Token

For the boy, it had to be the worst day of his life.

The day had begun with him dressing for school and discovering that the token was missing. It had been placed on the table beside his bed, the night before, along with other things he carried in his pockets. For him, it was such a precious thing that he wouldn’t have put it anywhere else. It had to be somewhere in his bedroom! The thing itself had been given to him by his grandad, only a few weeks before he died. He was ten when it happened. He was making one of his afterschool visits when it had been given to him.

For him, it had been a truly magic moment, when the old man had put his hand in his pocket and brought out the sports day medal. Giving it to him, he said that he had won it in a school sports event as a boy and it had always brought him luck. He had made him promise to always keep it with him. He said it would do the same for him. That was the day it had become a special token for him. Now at fifteen, he’d been carrying it in his pocket every day since.

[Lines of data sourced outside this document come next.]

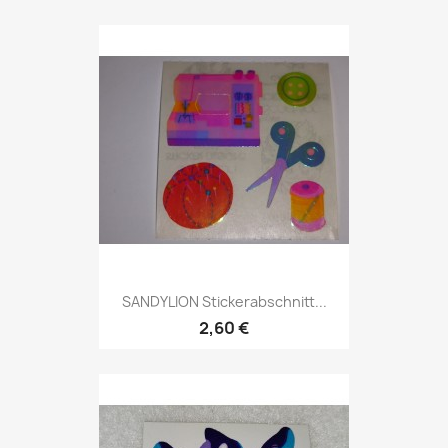
SANDYLION Stickerabschnitt...
2,60 €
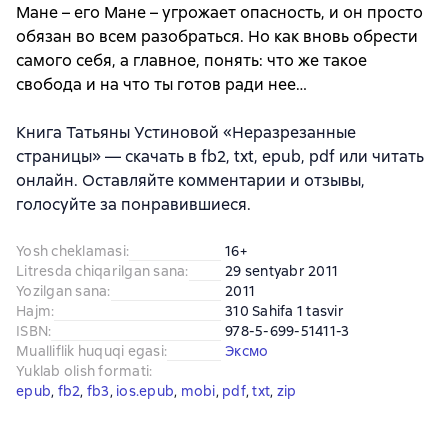
Мане – его Мане – угрожает опасность, и он просто
обязан во всем разобраться. Но как вновь обрести
самого себя, а главное, понять: что же такое
свобода и на что ты готов ради нее…
Книга Татьяны Устиновой «Неразрезанные
страницы» — скачать в fb2, txt, epub, pdf или читать
онлайн. Оставляйте комментарии и отзывы,
голосуйте за понравившиеся.
Yosh cheklamasi
:
16+
Litresda chiqarilgan sana
:
29 sentyabr 2011
Yozilgan sana
:
2011
Hajm
:
310 Sahifa 1 tasvir
ISBN
:
978-5-699-51411-3
Mualliflik huquqi egasi
:
Эксмо
Yuklab olish formati
:
epub
, 
fb2
, 
fb3
, 
ios.epub
, 
mobi
, 
pdf
, 
txt
, 
zip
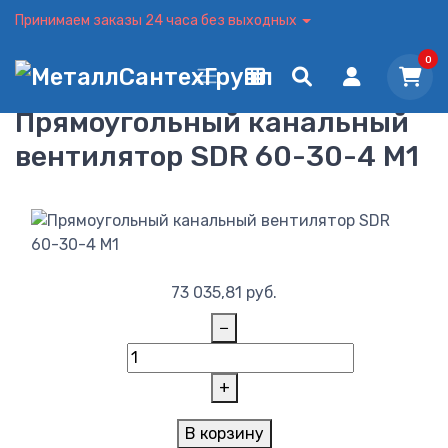
Принимаем заказы 24 часа без выходных
0
Прямоугольный канальный
вентилятор SDR 60-30-4 M1
73 035,81
руб.
−
+
В корзину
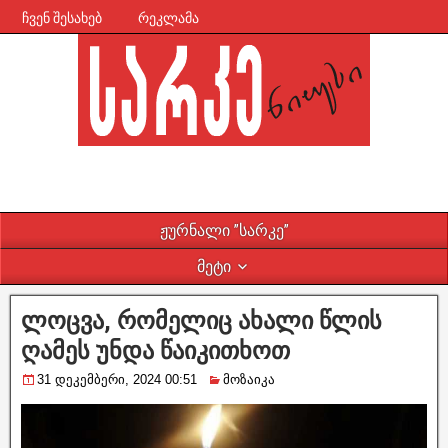
ჩვენ შესახებ
რეკლამა
ჟურნალი ”სარკე”
მეტი
ლოცვა, რომელიც ახალი წლის
ღამეს უნდა წაიკითხოთ
31 დეკემბერი, 2024 00:51
მოზაიკა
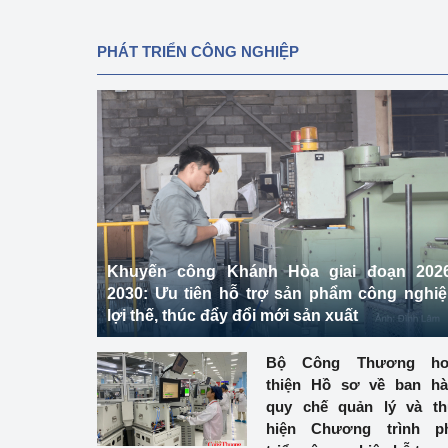
PHÁT TRIỂN CÔNG NGHIỆP
Khuyến công Khánh Hòa giai đoạn 2026
2030: Ưu tiên hỗ trợ sản phẩm công nghi
lợi thế, thúc đẩy đổi mới sản xuất
Bộ Công Thương ho
thiện Hồ sơ về ban h
quy chế quản lý và t
hiện Chương trình ph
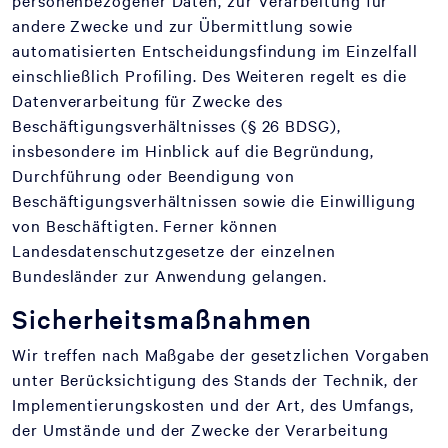
personenbezogener Daten, zur Verarbeitung für
andere Zwecke und zur Übermittlung sowie
automatisierten Entscheidungsfindung im Einzelfall
einschließlich Profiling. Des Weiteren regelt es die
Datenverarbeitung für Zwecke des
Beschäftigungsverhältnisses (§ 26 BDSG),
insbesondere im Hinblick auf die Begründung,
Durchführung oder Beendigung von
Beschäftigungsverhältnissen sowie die Einwilligung
von Beschäftigten. Ferner können
Landesdatenschutzgesetze der einzelnen
Bundesländer zur Anwendung gelangen.
Sicherheitsmaßnahmen
Wir treffen nach Maßgabe der gesetzlichen Vorgaben
unter Berücksichtigung des Stands der Technik, der
Implementierungskosten und der Art, des Umfangs,
der Umstände und der Zwecke der Verarbeitung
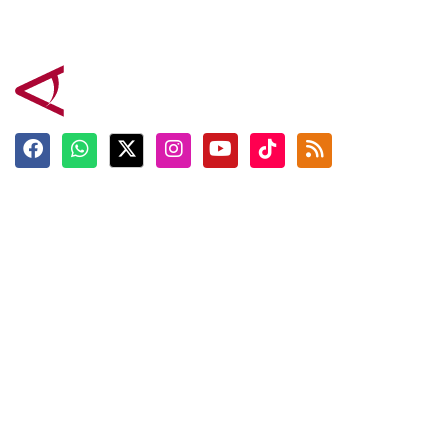
Terkini
Berita
Top News
Ngabuburit
Terpopuler
Hidangan
Foto
Info Mudik
Video
Tokoh
Infografik
Tausiyah
English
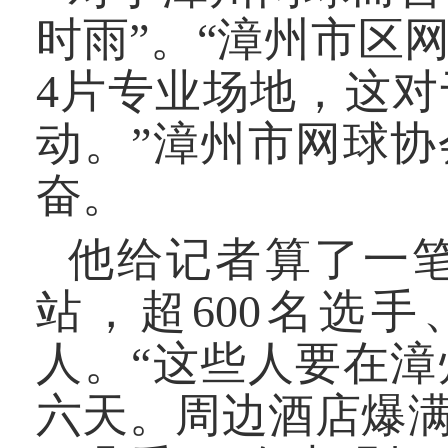
时雨”。“漳州市区
4片专业场地，这
动。”漳州市网球
奋。
他给记者算了一
站，超600名选手
人。“这些人要在
六天。周边酒店爆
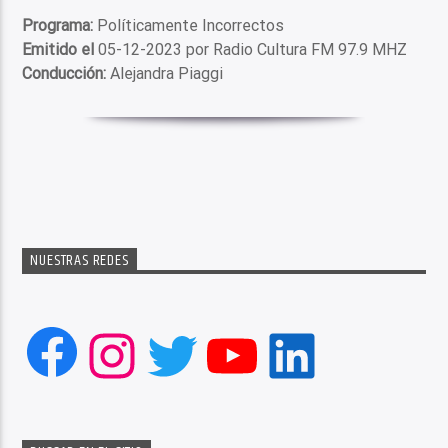
Programa:
Políticamente Incorrectos
Emitido el
05-12-2023 por Radio Cultura FM 97.9 MHZ
Conducción:
Alejandra Piaggi
NUESTRAS REDES
Facebook
Instagram
Twitter
YouTube
LinkedIn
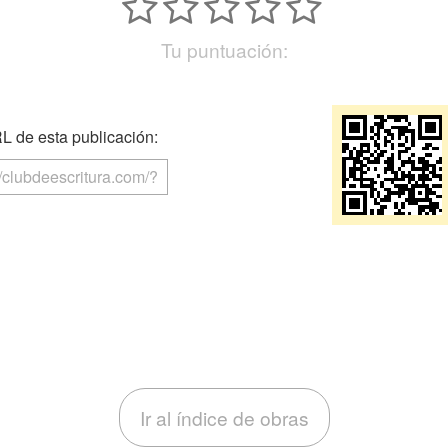
Tu puntuación:
 de esta publicación:
Ir al índice de obras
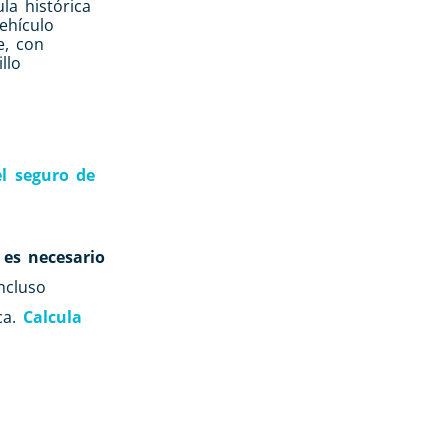
la histórica
vehículo
e, con
llo
el seguro de
es necesario
ncluso
ca.
Calcula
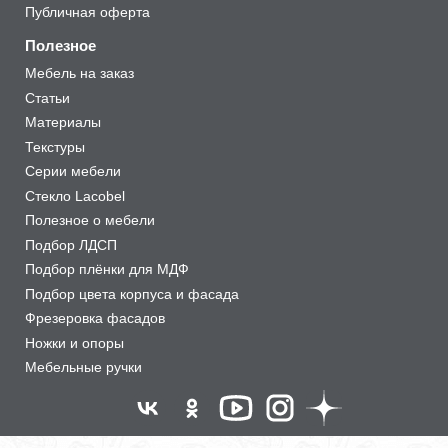
Публичная оферта
Полезное
Мебель на заказ
Статьи
Материалы
Текстуры
Серии мебели
Стекло Lacobel
Полезное о мебели
Подбор ЛДСП
Подбор плёнки для МДФ
Подбор цвета корпуса и фасада
Фрезеровка фасадов
Ножки и опоры
Мебельные ручки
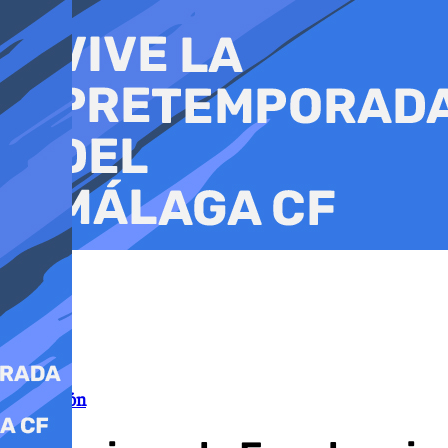
Ir
al
contenido
Educación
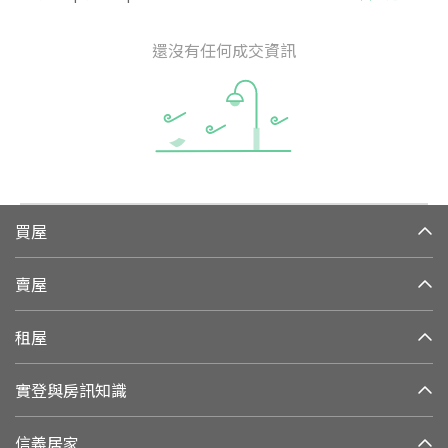
還沒有任何成交資訊
買屋
賣屋
租屋
實登與房訊知識
信義居家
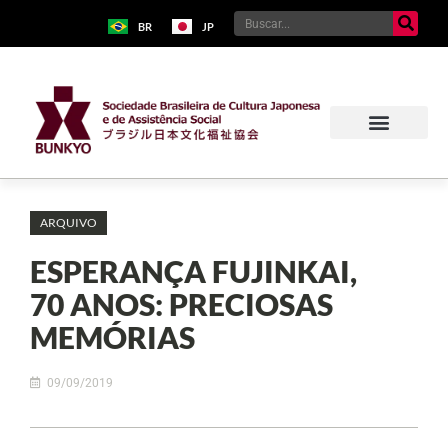
BR
JP
ARQUIVO
ESPERANÇA FUJINKAI,
70 ANOS: PRECIOSAS
MEMÓRIAS
09/09/2019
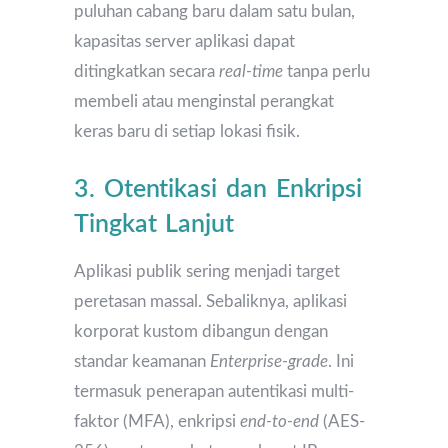
puluhan cabang baru dalam satu bulan,
kapasitas server aplikasi dapat
ditingkatkan secara
real-time
tanpa perlu
membeli atau menginstal perangkat
keras baru di setiap lokasi fisik.
3. Otentikasi dan Enkripsi
Tingkat Lanjut
Aplikasi publik sering menjadi target
peretasan massal. Sebaliknya, aplikasi
korporat kustom dibangun dengan
standar keamanan
Enterprise-grade
. Ini
termasuk penerapan autentikasi multi-
faktor (MFA), enkripsi
end-to-end
(AES-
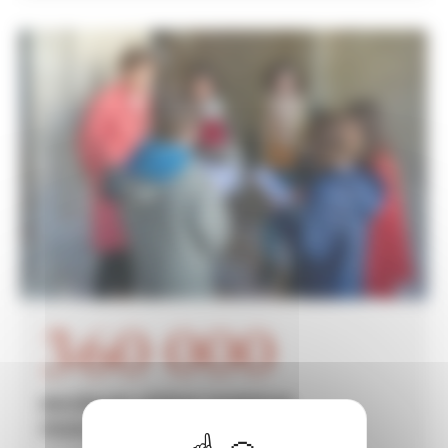
360 000
escolares visitan nuestros
monumentos cada año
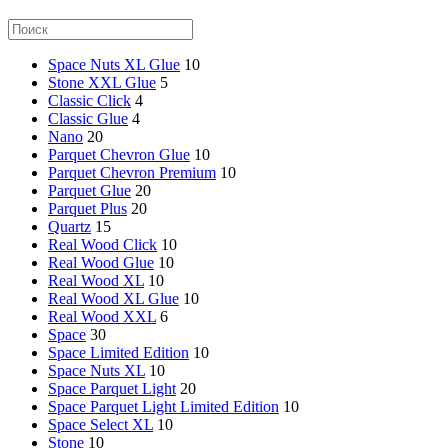
Space Nuts XL Glue
10
Stone XXL Glue
5
Classic Click
4
Classic Glue
4
Nano
20
Parquet Chevron Glue
10
Parquet Chevron Premium
10
Parquet Glue
20
Parquet Plus
20
Quartz
15
Real Wood Click
10
Real Wood Glue
10
Real Wood XL
10
Real Wood XL Glue
10
Real Wood XXL
6
Space
30
Space Limited Edition
10
Space Nuts XL
10
Space Parquet Light
20
Space Parquet Light Limited Edition
10
Space Select XL
10
Stone
10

His parents, both knowing how important the token was, spent most of the morning joining in the search. After a thoroughly careful search, they found nothing. The boy was so upset by the whole thing that they agreed that he could take a sick day off from school. His mother would write a note for him, to take in the next day. He spent the rest of the day in bed. It had certainly been the worst day of his life!

As bad as this day had been, it probably wouldn’t help if they knew that this extremely precious item was now in New Delhi, in the grubby trouser pocket of a nine-year-old boy, rattling against 35 Indian rupees in change, just enough to buy a chocolate-coated ice cream on a stick from the local Classic Ice Cream Parlour.